START Data to use

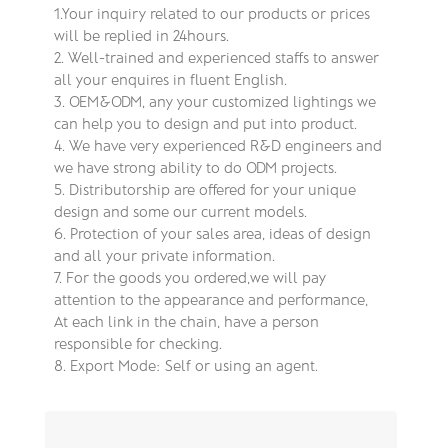
1.Your inquiry related to our products or prices
will be replied in 24hours.
2. Well-trained and experienced staffs to answer
all your enquires in fluent English.
3. OEM&ODM, any your customized lightings we
can help you to design and put into product.
4. We have very experienced R&D engineers and
we have strong ability to do ODM projects.
5. Distributorship are offered for your unique
design and some our current models.
6. Protection of your sales area, ideas of design
and all your private information.
7. For the goods you ordered,we will pay
attention to the appearance and performance,
At each link in the chain, have a person
responsible for checking.
8. Export Mode: Self or using an agent.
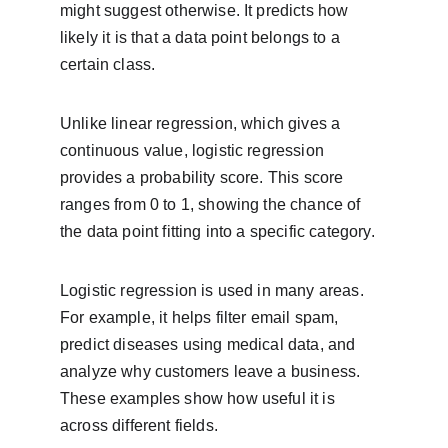
might suggest otherwise. It predicts how 
likely it is that a data point belongs to a 
certain class.
Unlike linear regression, which gives a 
continuous value, logistic regression 
provides a probability score. This score 
ranges from 0 to 1, showing the chance of 
the data point fitting into a specific category.
Logistic regression is used in many areas. 
For example, it helps filter email spam, 
predict diseases using medical data, and 
analyze why customers leave a business. 
These examples show how useful it is 
across different fields.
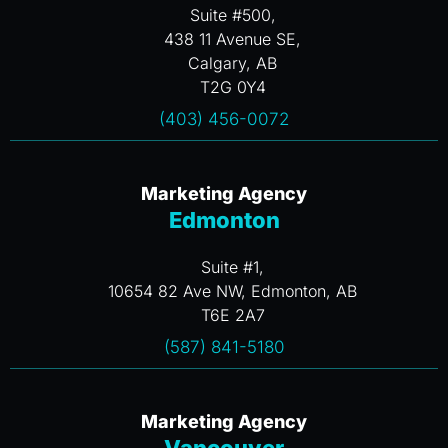
Suite #500,
438 11 Avenue SE,
Calgary, AB
T2G 0Y4
(403) 456-0072
Marketing Agency
Edmonton
Suite #1,
10654 82 Ave NW, Edmonton, AB
T6E 2A7
(587) 841-5180
Marketing Agency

END Data to use

__Your objective__
The copy should hold only the lines from the one with "continuous value, logistic regression" through the one with "10654 82 Ave NW, Edmonton, AB", exactly as they stand above. Leave out the pictures.

__Result__
continuous value, logistic regression 
provides a probability score. This score 
ranges from 0 to 1, showing the chance of 
the data point fitting into a specific category.
Logistic regression is used in many areas. 
For example, it helps filter email spam, 
predict diseases using medical data, and 
analyze why customers leave a business. 
These examples show how useful it is 
across different fields.
Suite #500,
438 11 Avenue SE,
Calgary, AB
T2G 0Y4
(403) 456-0072
Marketing Agency
Edmonton
Suite #1,
10654 82 Ave NW, Edmonton, AB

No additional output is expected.